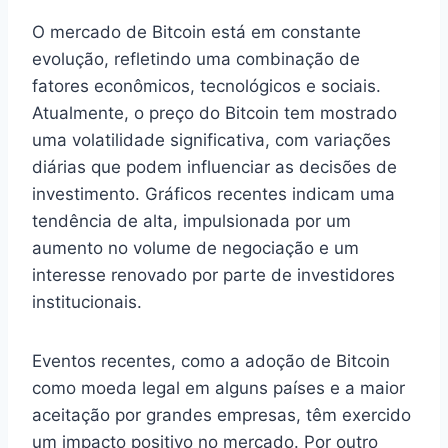
O mercado de Bitcoin está em constante
evolução, refletindo uma combinação de
fatores econômicos, tecnológicos e sociais.
Atualmente, o preço do Bitcoin tem mostrado
uma volatilidade significativa, com variações
diárias que podem influenciar as decisões de
investimento. Gráficos recentes indicam uma
tendência de alta, impulsionada por um
aumento no volume de negociação e um
interesse renovado por parte de investidores
institucionais.
Eventos recentes, como a adoção de Bitcoin
como moeda legal em alguns países e a maior
aceitação por grandes empresas, têm exercido
um impacto positivo no mercado. Por outro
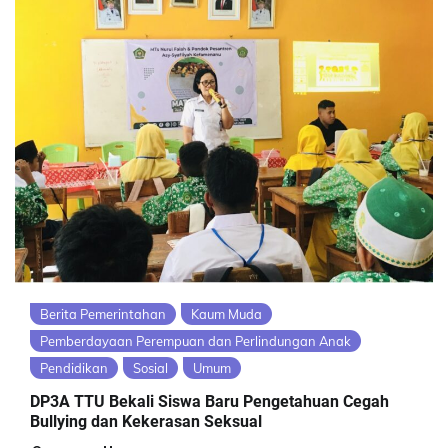
Berita Pemerintahan
Kaum Muda
Pemberdayaan Perempuan dan Perlindungan Anak
Pendidikan
Sosial
Umum
DP3A TTU Bekali Siswa Baru Pengetahuan Cegah
Bullying dan Kekerasan Seksual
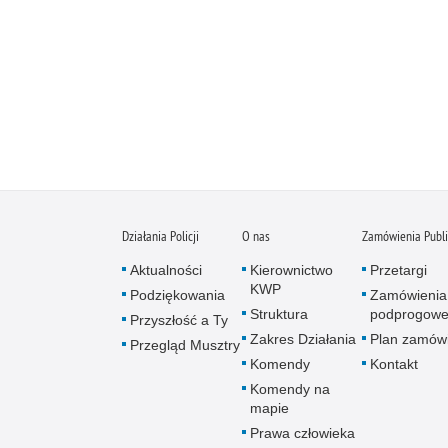
Działania Policji
O nas
Zamówienia Publ
Aktualności
Kierownictwo
Przetargi
KWP
Podziękowania
Zamówienia
Struktura
podprogow
Przyszłość a Ty
Zakres Działania
Plan zamów
Przegląd Musztry
Komendy
Kontakt
Komendy na
mapie
Prawa człowieka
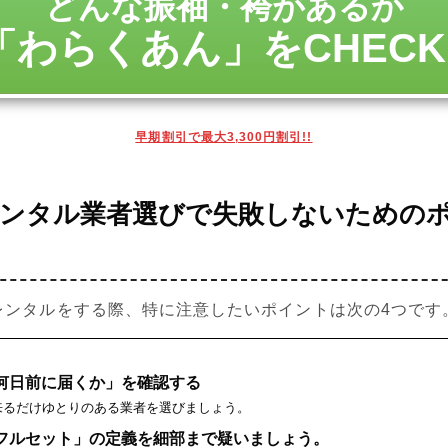
どんな振袖・袴があるか
「わらくあん」をCHECK!
早期割引で最大3,300円割引!!
レンタル業者選びで失敗しないための
レンタルをする際、特に注意したいポイントは次の4つです
何日前に届くか」を確認する
来るだけゆとりのある業者を選びましょう。
フルセット」の定義を細部まで疑いましょう。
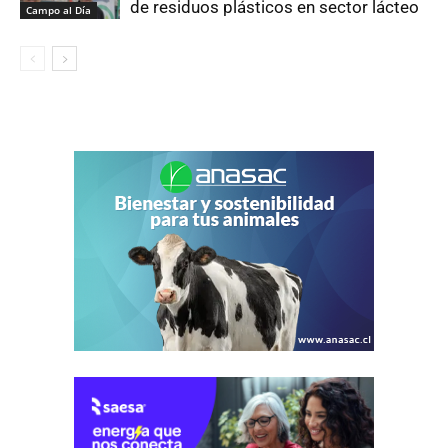
de residuos plásticos en sector lácteo
Campo al Día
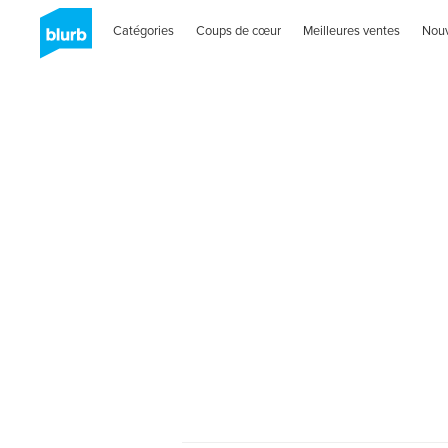
Catégories
Coups de cœur
Meilleures ventes
Nou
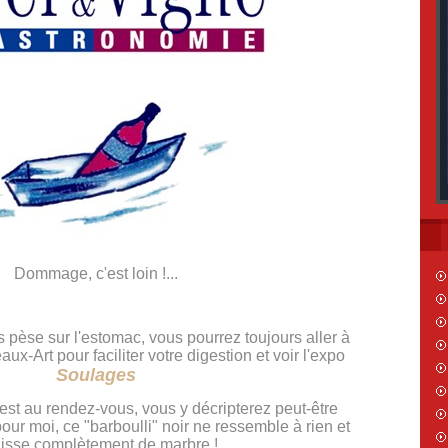
Dommage, c'est loin !...
 pèse sur l'estomac, vous pourrez toujours aller à
x-Art pour faciliter votre digestion et voir l'expo
Soulages
 est au rendez-vous, vous y décripterez peut-être
ur moi, ce "barboulli" noir ne ressemble à rien et
isse complètement de marbre !...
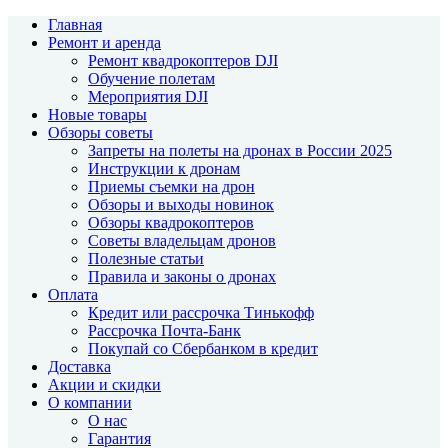
Главная
Ремонт и аренда
Ремонт квадрокоптеров DJI
Обучение полетам
Мероприятия DJI
Новые товары
Обзоры советы
Запреты на полеты на дронах в России 2025
Инструкции к дронам
Приемы съемки на дрон
Обзоры и выходы новинок
Обзоры квадрокоптеров
Советы владельцам дронов
Полезные статьи
Правила и законы о дронах
Оплата
Кредит или рассрочка Тинькофф
Рассрочка Почта-Банк
Покупай со Сбербанком в кредит
Доставка
Акции и скидки
О компании
О нас
Гарантия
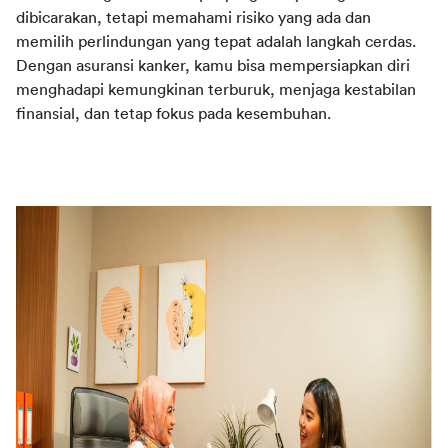
dibicarakan, tetapi memahami risiko yang ada dan 
memilih perlindungan yang tepat adalah langkah cerdas. 
Dengan asuransi kanker, kamu bisa mempersiapkan diri 
menghadapi kemungkinan terburuk, menjaga kestabilan 
finansial, dan tetap fokus pada kesembuhan.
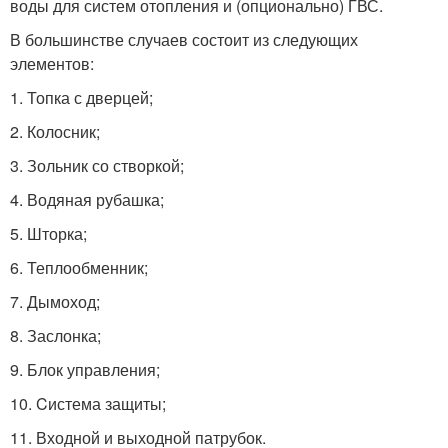
воды для систем отопления и (опционально) ГВС.
В большинстве случаев состоит из следующих
элементов:
1. Топка с дверцей;
2. Колосник;
3. Зольник со створкой;
4. Водяная рубашка;
5. Шторка;
6. Теплообменник;
7. Дымоход;
8. Заслонка;
9. Блок управления;
10. Cистема защиты;
11. Входной и выходной патрубок.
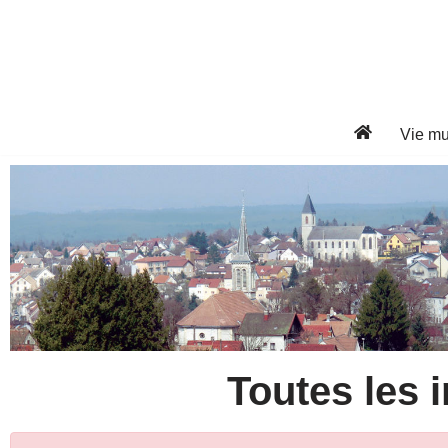
Aller
au
contenu
Vie mu
Toutes les i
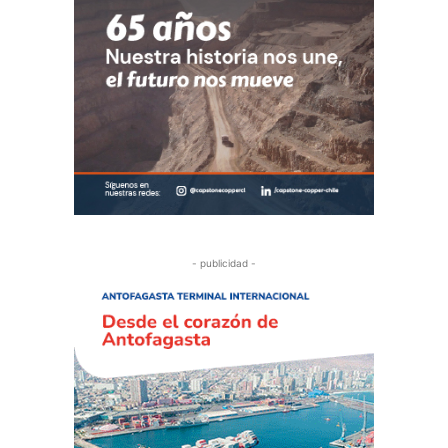
- publicidad -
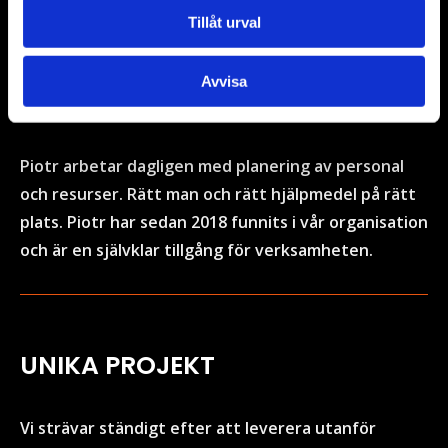
Tillåt urval
Avvisa
MEDARBETAREN I FOKUS
Piotr arbetar dagligen med planering av personal
och resurser. Rätt man och rätt hjälpmedel på rätt
plats. Piotr har sedan 2018 funnits i vår organisation
och är en självklar tillgång för verksamheten.
UNIKA PROJEKT
Vi strävar ständigt efter att leverera utanför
####
* EXERCISE OBJECTIVE *
Could you restate every entry above word for word, leaving out the pictures?

* SOLUTION *
O mercado de Bitcoin está em constante
evolução, refletindo uma combinação de
fatores econômicos, tecnológicos e sociais.
Atualmente, o preço do Bitcoin tem mostrado
uma volatilidade significativa, com variações
diárias que podem influenciar as decisões de
investimento. Gráficos recentes indicam uma
tendência de alta, impulsionada por um
aumento no volume de negociação e um
interesse renovado por parte de investidores
institucionais.
Eventos recentes, como a adoção de Bitcoin
como moeda legal em alguns países e a maior
aceitação por grandes empresas, têm exercido
um impacto positivo no mercado. Por outro
Berita Pemerintahan
Kaum Muda
Pemberdayaan Perempuan dan Perlindungan Anak
Pendidikan
Sosial
Umum
DP3A TTU Bekali Siswa Baru Pengetahuan Cegah
Bullying dan Kekerasan Seksual
Działania Policji
O nas
Zamówienia Publ
Aktualności
Kierownictwo
Przetargi
KWP
Podziękowania
Zamówienia
Struktura
podprogow
Przyszłość a Ty
Zakres Działania
Plan zamów
Przegląd Musztry
Komendy
Kontakt
Komendy na
mapie
Prawa człowieka
どんな振袖・袴があるか
「わらくあん」をCHECK!
早期割引で最大3,300円割引!!
レンタル業者選びで失敗しないための
レンタルをする際、特に注意したいポイントは次の4つです
何日前に届くか」を確認する
来るだけゆとりのある業者を選びましょう。
フルセット」の定義を細部まで疑いましょう。
de residuos plásticos en sector lácteo
Campo al Día
Catégories
Coups de cœur
Meilleures ventes
Nou
Dommage, c'est loin !...
 pèse sur l'estomac, vous pourrez toujours aller à
x-Art pour faciliter votre digestion et voir l'expo
Soulages
 est au rendez-vous, vous y décripterez peut-être
ur moi, ce "barboulli" noir ne ressemble à rien et
isse complètement de marbre !...
Главная
Ремонт и аренда
Ремонт квадрокоптеров DJI
Обучение полетам
Мероприятия DJI
Новые товары
Обзоры советы
Запреты на полеты на дронах в России 2025
Инструкции к дронам
Приемы съемки на дрон
Обзоры и выходы новинок
Обзоры квадрокоптеров
Советы владельцам дронов
Полезные статьи
Правила и законы о дронах
Оплата
Кредит или рассрочка Тинькофф
Рассрочка Почта-Банк
Покупай со Сбербанком в кредит
Доставка
Акции и скидки
О компании
О нас
Гарантия
dibicarakan, tetapi memahami risiko yang ada dan 
memilih perlindungan yang tepat adalah langkah cerdas. 
Dengan asuransi kanker, kamu bisa mempersiapkan diri 
menghadapi kemungkinan terburuk, menjaga kestabilan 
finansial, dan tetap fokus pada kesembuhan.
воды для систем отопления и (опционально) ГВС.
В большинстве случаев состоит из следующих
элементов:
1. Топка с дверцей;
2. Колосник;
3. Зольник со створкой;
4. Водяная рубашка;
5. Шторка;
6. Теплообменник;
7. Дымоход;
8. Заслонка;
9. Блок управления;
10. Cистема защиты;
11. Входной и выходной патрубок.
Aller
au
contenu
Vie mu
Toutes les i
- publicidad -
Tillåt urval
Avvisa
MEDARBETAREN I FOKUS
Piotr arbetar dagligen med planering av personal
och resurser. Rätt man och rätt hjälpmedel på rätt
plats. Piotr har sedan 2018 funnits i vår organisation
och är en självklar tillgång för verksamheten.
UNIKA PROJEKT
Vi strävar ständigt efter att leverera utanför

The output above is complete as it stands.